### Goal of the exercise
Beneath this task are records; print exactly the stretch of them from the line with "believes a man (and pres" through the line with "symbolize the potential", both ends included.

### Data for the task
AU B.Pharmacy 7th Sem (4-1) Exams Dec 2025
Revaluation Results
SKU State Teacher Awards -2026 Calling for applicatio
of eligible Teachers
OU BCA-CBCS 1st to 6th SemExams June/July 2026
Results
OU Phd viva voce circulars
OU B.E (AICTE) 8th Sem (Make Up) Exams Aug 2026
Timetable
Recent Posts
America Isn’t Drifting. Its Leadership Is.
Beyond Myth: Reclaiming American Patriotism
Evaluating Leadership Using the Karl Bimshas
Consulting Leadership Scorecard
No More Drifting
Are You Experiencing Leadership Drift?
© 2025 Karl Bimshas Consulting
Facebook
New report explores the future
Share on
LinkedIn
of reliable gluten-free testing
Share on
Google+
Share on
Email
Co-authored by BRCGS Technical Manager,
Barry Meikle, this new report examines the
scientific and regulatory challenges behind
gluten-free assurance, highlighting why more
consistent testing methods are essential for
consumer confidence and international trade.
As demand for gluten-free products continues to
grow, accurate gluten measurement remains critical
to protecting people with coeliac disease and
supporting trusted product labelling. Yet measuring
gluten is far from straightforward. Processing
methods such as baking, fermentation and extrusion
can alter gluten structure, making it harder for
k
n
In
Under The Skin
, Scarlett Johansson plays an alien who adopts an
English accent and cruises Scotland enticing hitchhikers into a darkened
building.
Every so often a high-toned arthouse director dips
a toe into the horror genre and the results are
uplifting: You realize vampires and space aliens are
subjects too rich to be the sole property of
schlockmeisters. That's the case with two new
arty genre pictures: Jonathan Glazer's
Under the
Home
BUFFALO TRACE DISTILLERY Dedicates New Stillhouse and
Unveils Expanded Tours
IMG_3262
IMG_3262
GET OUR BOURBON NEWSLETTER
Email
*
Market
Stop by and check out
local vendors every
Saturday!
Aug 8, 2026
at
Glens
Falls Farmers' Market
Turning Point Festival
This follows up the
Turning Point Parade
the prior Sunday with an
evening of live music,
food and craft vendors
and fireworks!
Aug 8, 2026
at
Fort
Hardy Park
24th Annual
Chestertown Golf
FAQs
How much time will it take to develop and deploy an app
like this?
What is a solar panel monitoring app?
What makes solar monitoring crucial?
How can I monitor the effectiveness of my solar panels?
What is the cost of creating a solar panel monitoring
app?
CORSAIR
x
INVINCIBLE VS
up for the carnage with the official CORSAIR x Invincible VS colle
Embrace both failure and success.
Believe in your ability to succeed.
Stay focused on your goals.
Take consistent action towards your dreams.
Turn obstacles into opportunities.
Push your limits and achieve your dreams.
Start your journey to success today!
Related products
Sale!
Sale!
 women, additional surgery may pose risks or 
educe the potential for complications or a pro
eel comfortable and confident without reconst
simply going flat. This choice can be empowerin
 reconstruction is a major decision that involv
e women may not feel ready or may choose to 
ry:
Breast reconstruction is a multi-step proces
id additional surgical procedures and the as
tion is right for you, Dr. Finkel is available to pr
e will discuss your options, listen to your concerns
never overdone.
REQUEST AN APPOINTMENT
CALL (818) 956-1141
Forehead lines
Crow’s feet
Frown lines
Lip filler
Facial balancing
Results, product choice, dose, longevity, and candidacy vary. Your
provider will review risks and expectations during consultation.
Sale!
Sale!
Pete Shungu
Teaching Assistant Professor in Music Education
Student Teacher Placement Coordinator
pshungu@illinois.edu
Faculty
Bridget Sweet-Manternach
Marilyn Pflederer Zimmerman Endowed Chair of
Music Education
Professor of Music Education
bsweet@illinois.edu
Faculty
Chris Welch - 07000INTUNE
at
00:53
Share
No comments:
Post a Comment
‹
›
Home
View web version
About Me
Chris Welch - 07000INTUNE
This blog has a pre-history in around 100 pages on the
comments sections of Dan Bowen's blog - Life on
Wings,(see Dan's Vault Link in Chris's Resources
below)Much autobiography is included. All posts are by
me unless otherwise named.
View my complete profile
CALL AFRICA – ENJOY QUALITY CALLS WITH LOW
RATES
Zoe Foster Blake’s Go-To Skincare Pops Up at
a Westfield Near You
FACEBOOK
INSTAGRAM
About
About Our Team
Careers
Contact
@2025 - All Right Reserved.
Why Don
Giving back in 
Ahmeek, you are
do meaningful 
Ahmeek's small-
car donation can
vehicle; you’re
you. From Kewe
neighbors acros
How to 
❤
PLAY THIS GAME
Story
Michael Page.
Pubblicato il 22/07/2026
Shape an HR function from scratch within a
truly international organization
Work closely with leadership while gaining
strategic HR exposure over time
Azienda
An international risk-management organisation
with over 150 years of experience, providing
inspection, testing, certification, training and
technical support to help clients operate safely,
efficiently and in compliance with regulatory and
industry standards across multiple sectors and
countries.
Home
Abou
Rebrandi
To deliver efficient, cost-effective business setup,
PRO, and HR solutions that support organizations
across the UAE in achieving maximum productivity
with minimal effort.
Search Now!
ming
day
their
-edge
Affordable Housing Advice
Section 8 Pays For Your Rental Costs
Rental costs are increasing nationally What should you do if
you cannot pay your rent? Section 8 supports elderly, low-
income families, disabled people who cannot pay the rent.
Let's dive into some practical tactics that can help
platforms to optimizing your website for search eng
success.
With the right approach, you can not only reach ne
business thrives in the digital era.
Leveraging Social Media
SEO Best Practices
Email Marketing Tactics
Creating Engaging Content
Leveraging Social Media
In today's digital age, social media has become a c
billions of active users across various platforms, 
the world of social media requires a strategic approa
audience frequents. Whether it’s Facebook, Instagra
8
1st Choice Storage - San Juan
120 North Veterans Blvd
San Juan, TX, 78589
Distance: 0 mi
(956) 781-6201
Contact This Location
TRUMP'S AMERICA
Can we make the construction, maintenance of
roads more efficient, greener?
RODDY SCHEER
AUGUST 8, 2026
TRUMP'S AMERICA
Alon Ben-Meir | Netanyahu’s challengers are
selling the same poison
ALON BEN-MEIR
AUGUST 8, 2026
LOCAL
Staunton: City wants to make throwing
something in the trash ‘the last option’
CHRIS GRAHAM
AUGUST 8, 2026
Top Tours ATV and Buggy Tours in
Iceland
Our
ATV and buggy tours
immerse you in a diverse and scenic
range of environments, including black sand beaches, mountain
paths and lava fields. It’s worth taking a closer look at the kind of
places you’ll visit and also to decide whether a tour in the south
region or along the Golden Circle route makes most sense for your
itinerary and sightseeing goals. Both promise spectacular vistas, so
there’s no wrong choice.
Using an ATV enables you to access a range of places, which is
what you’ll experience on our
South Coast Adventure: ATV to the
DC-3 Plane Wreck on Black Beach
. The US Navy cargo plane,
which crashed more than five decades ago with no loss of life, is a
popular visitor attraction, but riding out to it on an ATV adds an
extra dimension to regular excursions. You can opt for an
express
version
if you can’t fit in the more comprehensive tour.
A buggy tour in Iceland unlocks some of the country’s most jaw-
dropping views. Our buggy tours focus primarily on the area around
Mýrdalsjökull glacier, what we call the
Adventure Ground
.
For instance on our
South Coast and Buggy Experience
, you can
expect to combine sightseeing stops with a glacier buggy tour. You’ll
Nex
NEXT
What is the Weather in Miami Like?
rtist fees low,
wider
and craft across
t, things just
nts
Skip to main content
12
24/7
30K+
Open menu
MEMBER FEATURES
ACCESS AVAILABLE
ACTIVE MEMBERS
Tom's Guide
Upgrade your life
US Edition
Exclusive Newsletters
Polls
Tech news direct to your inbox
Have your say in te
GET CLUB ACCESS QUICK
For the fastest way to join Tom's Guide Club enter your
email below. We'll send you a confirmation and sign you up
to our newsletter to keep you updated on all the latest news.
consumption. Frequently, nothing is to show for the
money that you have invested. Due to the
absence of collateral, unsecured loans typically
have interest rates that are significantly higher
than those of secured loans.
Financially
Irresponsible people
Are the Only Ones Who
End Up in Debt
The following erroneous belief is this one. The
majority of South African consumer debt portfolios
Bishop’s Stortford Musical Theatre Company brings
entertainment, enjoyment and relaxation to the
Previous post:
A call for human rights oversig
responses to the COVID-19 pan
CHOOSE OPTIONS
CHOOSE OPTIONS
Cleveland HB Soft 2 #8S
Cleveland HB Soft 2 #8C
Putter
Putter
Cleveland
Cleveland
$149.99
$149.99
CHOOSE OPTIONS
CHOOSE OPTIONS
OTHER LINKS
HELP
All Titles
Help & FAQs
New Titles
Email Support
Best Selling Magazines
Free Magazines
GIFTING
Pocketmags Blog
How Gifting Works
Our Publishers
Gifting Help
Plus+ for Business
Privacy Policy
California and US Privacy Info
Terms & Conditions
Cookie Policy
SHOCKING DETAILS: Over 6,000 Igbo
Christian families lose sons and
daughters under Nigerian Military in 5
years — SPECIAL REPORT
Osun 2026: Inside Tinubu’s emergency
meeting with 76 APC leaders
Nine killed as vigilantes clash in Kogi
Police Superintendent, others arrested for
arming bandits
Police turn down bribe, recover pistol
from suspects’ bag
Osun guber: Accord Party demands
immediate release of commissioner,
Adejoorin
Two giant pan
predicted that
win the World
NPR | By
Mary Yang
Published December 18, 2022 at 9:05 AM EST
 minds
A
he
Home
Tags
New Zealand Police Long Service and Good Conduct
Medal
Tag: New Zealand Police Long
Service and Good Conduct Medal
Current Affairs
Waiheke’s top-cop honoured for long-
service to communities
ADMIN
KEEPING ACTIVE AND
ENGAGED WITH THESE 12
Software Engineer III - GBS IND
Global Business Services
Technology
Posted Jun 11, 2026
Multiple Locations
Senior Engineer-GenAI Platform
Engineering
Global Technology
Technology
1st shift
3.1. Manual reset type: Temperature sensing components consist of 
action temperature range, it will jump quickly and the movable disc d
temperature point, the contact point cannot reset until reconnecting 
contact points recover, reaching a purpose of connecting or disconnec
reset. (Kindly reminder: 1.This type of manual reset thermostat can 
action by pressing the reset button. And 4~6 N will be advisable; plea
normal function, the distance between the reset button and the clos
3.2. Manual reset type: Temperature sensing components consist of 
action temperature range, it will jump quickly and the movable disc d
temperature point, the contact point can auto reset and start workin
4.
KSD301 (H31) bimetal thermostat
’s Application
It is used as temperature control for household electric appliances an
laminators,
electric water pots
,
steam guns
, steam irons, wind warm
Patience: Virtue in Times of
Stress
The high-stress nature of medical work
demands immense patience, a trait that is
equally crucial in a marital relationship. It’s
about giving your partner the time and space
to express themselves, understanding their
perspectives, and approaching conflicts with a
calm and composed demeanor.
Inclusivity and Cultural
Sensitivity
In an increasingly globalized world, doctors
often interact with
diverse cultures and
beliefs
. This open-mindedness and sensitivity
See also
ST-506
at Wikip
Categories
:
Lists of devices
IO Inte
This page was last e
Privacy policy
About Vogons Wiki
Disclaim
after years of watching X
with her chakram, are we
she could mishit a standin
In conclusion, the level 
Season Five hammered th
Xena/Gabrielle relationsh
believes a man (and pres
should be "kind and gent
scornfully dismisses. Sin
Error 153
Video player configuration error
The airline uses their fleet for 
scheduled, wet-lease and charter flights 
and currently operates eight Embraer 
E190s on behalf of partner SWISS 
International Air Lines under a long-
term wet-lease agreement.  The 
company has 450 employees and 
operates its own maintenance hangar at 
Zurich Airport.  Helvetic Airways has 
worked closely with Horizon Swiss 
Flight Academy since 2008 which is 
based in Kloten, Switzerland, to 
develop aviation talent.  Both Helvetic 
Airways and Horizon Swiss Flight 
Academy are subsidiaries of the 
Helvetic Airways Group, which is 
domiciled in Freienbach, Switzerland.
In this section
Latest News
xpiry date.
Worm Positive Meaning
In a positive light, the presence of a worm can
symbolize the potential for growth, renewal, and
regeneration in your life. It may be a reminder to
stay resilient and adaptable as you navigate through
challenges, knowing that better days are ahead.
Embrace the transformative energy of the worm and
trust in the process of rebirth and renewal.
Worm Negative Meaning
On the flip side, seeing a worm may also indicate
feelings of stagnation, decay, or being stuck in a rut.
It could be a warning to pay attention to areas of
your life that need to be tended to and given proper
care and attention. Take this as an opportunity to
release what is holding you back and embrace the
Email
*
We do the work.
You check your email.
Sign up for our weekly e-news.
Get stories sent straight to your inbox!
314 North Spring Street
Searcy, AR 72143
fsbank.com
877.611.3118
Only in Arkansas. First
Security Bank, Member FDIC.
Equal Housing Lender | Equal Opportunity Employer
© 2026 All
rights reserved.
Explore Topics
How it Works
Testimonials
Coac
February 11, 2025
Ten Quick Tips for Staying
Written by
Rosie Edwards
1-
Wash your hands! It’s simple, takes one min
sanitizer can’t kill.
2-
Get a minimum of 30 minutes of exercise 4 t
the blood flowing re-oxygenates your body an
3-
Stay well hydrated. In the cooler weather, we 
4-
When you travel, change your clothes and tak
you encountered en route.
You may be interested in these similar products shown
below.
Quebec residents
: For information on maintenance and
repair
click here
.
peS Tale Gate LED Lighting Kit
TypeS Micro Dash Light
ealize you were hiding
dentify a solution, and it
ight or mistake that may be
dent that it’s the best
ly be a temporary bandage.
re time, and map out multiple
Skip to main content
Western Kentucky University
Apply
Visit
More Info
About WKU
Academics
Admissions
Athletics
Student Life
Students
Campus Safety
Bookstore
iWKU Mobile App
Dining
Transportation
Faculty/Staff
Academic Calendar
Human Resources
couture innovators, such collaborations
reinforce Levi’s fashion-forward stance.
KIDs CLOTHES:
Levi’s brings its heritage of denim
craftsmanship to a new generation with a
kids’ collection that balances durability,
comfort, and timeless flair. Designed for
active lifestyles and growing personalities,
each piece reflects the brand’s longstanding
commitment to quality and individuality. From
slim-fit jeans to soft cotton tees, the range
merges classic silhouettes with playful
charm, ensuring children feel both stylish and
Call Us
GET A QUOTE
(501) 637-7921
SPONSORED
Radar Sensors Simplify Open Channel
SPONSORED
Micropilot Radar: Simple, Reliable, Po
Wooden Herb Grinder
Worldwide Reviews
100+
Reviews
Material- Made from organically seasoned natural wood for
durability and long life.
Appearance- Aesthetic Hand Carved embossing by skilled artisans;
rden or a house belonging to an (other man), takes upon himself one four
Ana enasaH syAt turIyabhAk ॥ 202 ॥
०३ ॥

### Answer below
believes a man (and pres
should be "kind and gent
scornfully dismisses. Sin
Error 153
Video player configuration error
The airline uses their fleet for 
scheduled, wet-lease and charter flights 
and currently operates eight Embraer 
E190s on behalf of partner SWISS 
International Air Lines under a long-
term wet-lease agreement.  The 
company has 450 employees and 
operates its own maintenance hangar at 
Zurich Airport.  Helvetic Airways has 
worked closely with Horizon Swiss 
Flight Academy since 2008 which is 
based in Kloten, Switzerland, to 
develop aviation talent.  Both Helvetic 
Airways and Horizon Swiss Flight 
Academy are subsidiaries of the 
Helvetic Airways Group, which is 
domiciled in Freienbach, Switzerland.
In this section
Latest News
xpiry date.
Worm Positive Meaning
In a positive light, the presence of a worm can
symbolize the potential for growth, renewal, and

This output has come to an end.